Stored data

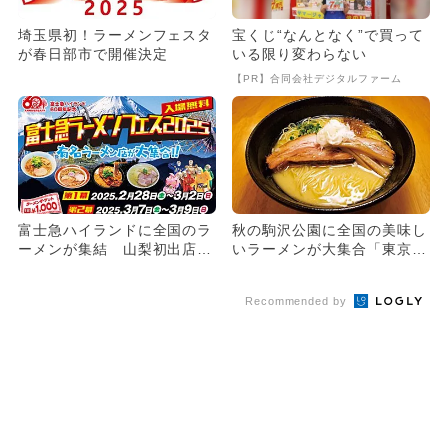
埼玉県初！ラーメンフェスタ
宝くじ“なんとなく”で買って
が春日部市で開催決定
いる限り変わらない
【PR】合同会社デジタルファーム
富士急ハイランドに全国のラ
秋の駒沢公園に全国の美味し
ーメンが集結 山梨初出店7
いラーメンが大集合「東京ラ
店舗も登場するラーメンフェ
ーメンフェスタ 2025」が...
ス
Recommended by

--- Action item ---
Return every entry above word for word, leaving pictures out.

--- The completed task ---
埼玉県初！ラーメンフェスタ
宝くじ“なんとなく”で買って
が春日部市で開催決定
いる限り変わらない
【PR】合同会社デジタルファーム
富士急ハイランドに全国のラ
秋の駒沢公園に全国の美味し
ーメンが集結 山梨初出店7
いラーメンが大集合「東京ラ
店舗も登場するラーメンフェ
ーメンフェスタ 2025」が...
ス
Recommended by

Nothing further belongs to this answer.